We take the natural log of both sides to get

$y(1 - s) = -ln(1 - y)$.

Then we can take the Taylor series of $-ln(1-y)$ to give us

$y(1 - s) = y + \frac{y^2}{2} + \frac{y^3}{3} + ...$

Or simplify to give

$s = \frac{y}{2} + \frac{y^2}{3} + ...$.

Now, if the selective advantage $s$ is small, we can drop higher order terms, and we get Haldane’s result: the probability that the mutation survives from a single starting copy is $y=2s$.

## Implications

First let’s remember the assumptions that went into this calculation:

• $s$ is “small”, so that we can drop higher-order terms in the Taylor series.
• The population size is “big”, so that we can ignore the likelihood of carrier-carrier matings.
• The number of surviving children per individual is Poisson-distributed.

The biggest implication of this result is that the likelihood of the mutation surviving doesn’t depend on the size of the population! It’s just as easy for a mutation to become common in a small population as a large population.

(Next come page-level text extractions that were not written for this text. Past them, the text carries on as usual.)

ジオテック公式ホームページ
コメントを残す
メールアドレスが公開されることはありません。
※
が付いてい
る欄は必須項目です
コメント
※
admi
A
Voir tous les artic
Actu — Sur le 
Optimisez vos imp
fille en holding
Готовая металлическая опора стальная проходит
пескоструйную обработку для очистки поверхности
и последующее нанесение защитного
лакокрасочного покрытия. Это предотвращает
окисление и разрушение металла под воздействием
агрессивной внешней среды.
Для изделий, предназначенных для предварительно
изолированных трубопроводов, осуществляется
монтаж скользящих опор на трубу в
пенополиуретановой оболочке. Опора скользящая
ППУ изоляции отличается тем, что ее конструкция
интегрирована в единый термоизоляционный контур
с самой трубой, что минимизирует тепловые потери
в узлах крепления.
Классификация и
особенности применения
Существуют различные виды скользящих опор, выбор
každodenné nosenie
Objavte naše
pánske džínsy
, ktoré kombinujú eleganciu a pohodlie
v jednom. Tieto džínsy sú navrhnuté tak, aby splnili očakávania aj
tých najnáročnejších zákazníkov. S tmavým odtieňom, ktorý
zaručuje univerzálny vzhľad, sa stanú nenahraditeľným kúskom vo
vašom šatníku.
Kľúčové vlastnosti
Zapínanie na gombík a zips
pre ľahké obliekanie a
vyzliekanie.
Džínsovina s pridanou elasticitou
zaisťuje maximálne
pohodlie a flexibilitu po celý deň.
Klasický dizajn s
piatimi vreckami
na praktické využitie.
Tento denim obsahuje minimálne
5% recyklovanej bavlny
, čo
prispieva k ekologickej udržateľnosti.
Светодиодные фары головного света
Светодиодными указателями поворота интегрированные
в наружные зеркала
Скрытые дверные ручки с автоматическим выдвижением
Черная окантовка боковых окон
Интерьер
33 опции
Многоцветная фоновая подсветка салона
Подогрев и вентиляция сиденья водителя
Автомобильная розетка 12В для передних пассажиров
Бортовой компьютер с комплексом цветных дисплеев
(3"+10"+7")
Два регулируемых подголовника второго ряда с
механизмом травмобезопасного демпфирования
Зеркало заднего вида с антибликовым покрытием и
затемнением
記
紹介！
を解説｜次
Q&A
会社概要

Second, the likelihood of survival is directly proportional to the selective advantage of the mutation. But since even highly adaptive mutations have low absolute values of $s$, most new adaptive mutations are eventually lost.

Finally, if you repeatedly introduce the same beneficial mutation into a population, it’s very likely to become common. This suggests that even small amounts of crossbreeding will result in beneficial mutations from one population becoming common in the other population.